I’ve started to get good PETG prints - with the one glaring issue that when PETG is in the nozzle, autoleveling on my Mini works incredibly poorly. It’ll make contact, but only after bending the tip up / bed down, so that the resulting calibration is incorrect. It requires me to very carefully watch the sequence, see if any of the 4 don’t hit exactly, and then cancel the print and restart it after scrubbing the nozzle again. If I don’t catch it, it’ll end up dragging the nozzle along the PEI and damaging it.

Autoleveling is quite reliable with PLA.

Has anyone figured out a way around this problem?

PETG seems to be quite “sticky” and doesn’t seem to clean off the way PLA and ABS do… instead of peeling off of the nozzle on the cleaning pad, the PETG seems to just end up smearing all over the tip.

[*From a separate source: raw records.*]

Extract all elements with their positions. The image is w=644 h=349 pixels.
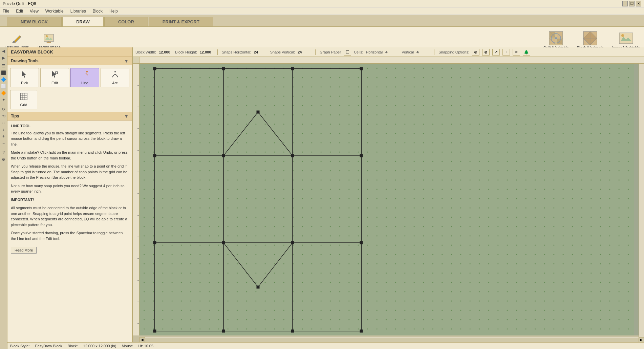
svg-rect-2 — [44, 34, 53, 42]
svg-rect-18 — [56, 72, 58, 74]
svg-line-1 — [12, 42, 14, 43]
tabbar: NEW BLOCK DRAW COLOR PRINT & EXPORT — [0, 15, 644, 27]
menu-edit[interactable]: Edit — [15, 8, 24, 14]
graph-paper-label: Graph Paper — [320, 50, 341, 54]
grid-tool-button[interactable]: Grid — [10, 90, 37, 109]
titlebar-title: Puzzle Quilt - EQ8 — [3, 1, 36, 6]
hscroll-track[interactable] — [145, 338, 639, 342]
snap-btn-6[interactable]: 🌲 — [523, 49, 530, 56]
snap-btn-3[interactable]: ↗ — [492, 49, 500, 56]
hscroll-left[interactable]: ◀ — [139, 337, 145, 343]
menu-view[interactable]: View — [28, 8, 40, 14]
left-tool-12[interactable]: ↕ — [1, 127, 7, 133]
canvas-origin — [133, 57, 139, 64]
snap-btn-5[interactable]: ✕ — [513, 49, 520, 56]
horizontal-scrollbar[interactable]: ◀ ▶ — [139, 337, 644, 342]
tracing-image-icon — [42, 31, 56, 45]
read-more-button[interactable]: Read More — [11, 247, 37, 254]
edit-tool-button[interactable]: Edit — [40, 68, 69, 87]
image-worktable-icon — [619, 31, 634, 46]
pick-tool-label: Pick — [21, 81, 28, 85]
pick-tool-icon — [21, 70, 29, 80]
drawing-svg[interactable] — [139, 64, 634, 335]
tab-print-export[interactable]: PRINT & EXPORT — [149, 17, 213, 26]
snap-btn-1[interactable]: ⊕ — [472, 49, 479, 56]
block-width-value: 12.000 — [159, 50, 172, 54]
snap-btn-2[interactable]: ⊗ — [482, 49, 490, 56]
svg-rect-135 — [153, 154, 156, 157]
tips-title: LINE TOOL — [11, 123, 129, 129]
tab-new-block[interactable]: NEW BLOCK — [7, 17, 62, 26]
left-tool-6[interactable]: ⬜ — [1, 83, 7, 89]
tab-color[interactable]: COLOR — [104, 17, 148, 26]
svg-text:8: 8 — [133, 239, 134, 240]
arc-tool-button[interactable]: Arc — [101, 68, 129, 87]
left-tool-10[interactable]: ⟲ — [1, 113, 7, 119]
left-tool-2[interactable]: ▶ — [1, 55, 7, 61]
left-tool-3[interactable]: ☰ — [1, 63, 7, 69]
left-tool-16[interactable]: ⚙ — [1, 156, 7, 162]
status-bar: Block Style: EasyDraw Block Block: 12.00… — [7, 342, 644, 349]
pick-tool-button[interactable]: Pick — [10, 68, 39, 87]
snaps-v-label: Snaps Vertical: — [270, 50, 295, 54]
left-tool-8[interactable]: ✦ — [1, 97, 7, 103]
drawing-tools-icon — [10, 31, 24, 45]
hscroll-right[interactable]: ▶ — [639, 337, 644, 343]
mouse-value: Ht: 10.05 — [138, 344, 153, 348]
svg-rect-16 — [619, 33, 633, 44]
drawing-tools-section-header: Drawing Tools ▼ — [7, 57, 132, 65]
left-tool-13[interactable]: + — [1, 133, 7, 139]
tab-draw[interactable]: DRAW — [62, 17, 104, 26]
left-tool-15[interactable]: ? — [1, 150, 7, 156]
canvas-content[interactable] — [139, 64, 644, 335]
left-tool-4[interactable]: ⬛ — [1, 70, 7, 76]
menu-libraries[interactable]: Libraries — [69, 8, 87, 14]
svg-rect-115 — [139, 64, 634, 335]
edit-tool-icon — [51, 70, 59, 80]
menu-block[interactable]: Block — [91, 8, 104, 14]
titlebar-controls: — ❐ ✕ — [622, 1, 641, 6]
svg-text:12: 12 — [133, 324, 134, 327]
tips-p4: Not sure how many snap points you need? … — [11, 183, 129, 194]
line-tool-button[interactable]: Line — [70, 68, 99, 87]
restore-button[interactable]: ❐ — [629, 1, 635, 6]
svg-text:9: 9 — [133, 260, 134, 262]
close-button[interactable]: ✕ — [636, 1, 641, 6]
left-tool-1[interactable]: ◀ — [1, 48, 7, 54]
minimize-button[interactable]: — — [622, 1, 628, 6]
drawing-tools-collapse[interactable]: ▼ — [124, 58, 129, 64]
left-tool-5[interactable]: 🔷 — [1, 77, 7, 83]
svg-point-14 — [555, 37, 557, 39]
snap-btn-4[interactable]: + — [502, 49, 510, 56]
tips-section: LINE TOOL The Line tool allows you to dr… — [7, 121, 132, 256]
left-tool-14[interactable]: − — [1, 140, 7, 146]
grid-tool-label: Grid — [20, 103, 27, 107]
svg-rect-125 — [291, 154, 294, 157]
graph-paper-btn[interactable]: ☐ — [344, 49, 351, 56]
block-style-label: Block Style: — [10, 344, 29, 348]
block-width-label: Block Width: — [135, 50, 156, 54]
canvas-area: Block Width: 12.000 Block Height: 12.000… — [133, 47, 644, 342]
menu-worktable[interactable]: Worktable — [44, 8, 65, 14]
svg-text:6: 6 — [133, 195, 134, 197]
left-tool-11[interactable]: ↔ — [1, 120, 7, 126]
tips-collapse[interactable]: ▼ — [124, 113, 129, 119]
svg-text:10: 10 — [133, 280, 134, 284]
quilt-worktable-icon — [549, 31, 563, 46]
svg-rect-137 — [153, 241, 156, 244]
svg-rect-131 — [153, 67, 156, 70]
svg-text:1: 1 — [133, 87, 134, 89]
svg-rect-132 — [222, 67, 225, 70]
menu-file[interactable]: File — [1, 8, 10, 14]
vertical-label: Vertical — [402, 50, 414, 54]
tips-important-header: IMPORTANT! — [11, 197, 129, 203]
left-tool-7[interactable]: 🔶 — [1, 90, 7, 96]
menu-help[interactable]: Help — [108, 8, 119, 14]
svg-rect-130 — [291, 241, 294, 244]
drawing-tools-grid: Pick Edit — [7, 65, 132, 90]
arc-tool-icon — [111, 70, 119, 80]
vertical-scrollbar[interactable] — [639, 64, 644, 337]
horizontal-label: Horizontal — [366, 50, 383, 54]
left-tool-9[interactable]: ⟳ — [1, 106, 7, 112]
block-height-label: Block Height: — [175, 50, 197, 54]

The trick I’ve found is to ensure that the nozzle is thoroughly clean manually, before letting the firmware run the cleaning/probing sequence.
a) Ensure that the tool head is pre-heated, and once at temp, retract a few mm of filament. Skip this step if you’ve just completed a print, because the stock firmware has already retracted the filament a bit. This helps to lessen the chance of filament oozing out.
b) Pre-heat the extruder to the cleaning temperature.
c) Use the tweezers to “snip” off any filament that you can, being very careful to avoid the block and those wires (!).
d) Use a scotch-brite pad (non-metallic) to scrub off the tip of the nozzle. I use the tweezers as a “feeler” to assess the cleanliness of that tip; you can generally feel the difference between a small layer of softened PETG vs the brass nozzle. Again, use care to avoid the wires on the block.
e) Repeat © and (d), until you’re quite sure that it’s clean.
f) Start the print, keeping a close watch on the probe sequence, and abort it (and redo this procedure from (a)) if there’s any visible bounce on the washers when the nozzle retracts from the probe point.

Using this strategy, I’ve had nary a single bed leveling failure with any of the PETG and T-Glase prints I’ve done.

I bought a 3.5 inch concave mirror at the grocery store for less than $5. Combine that with a small LED flashlight and you can examine the nozzle for debris quite easily.

Like said before by mwester I closely watch probing when printing with PETG, retract enough before probing, clean it.
I do it manually with fingernails when PETG is hot (180C), it comes off like gum. it’s hot but doable if done in one swift move :wink:

It turns out my biggest problem was the ooze continuing after I wiped the nozzle. Retracting a lot sorta worked, but I found the most reliable thing was to preheat the nozzle to 240C and let it sit there for 10 minutes to let the ooze finish before wiping and starting the print.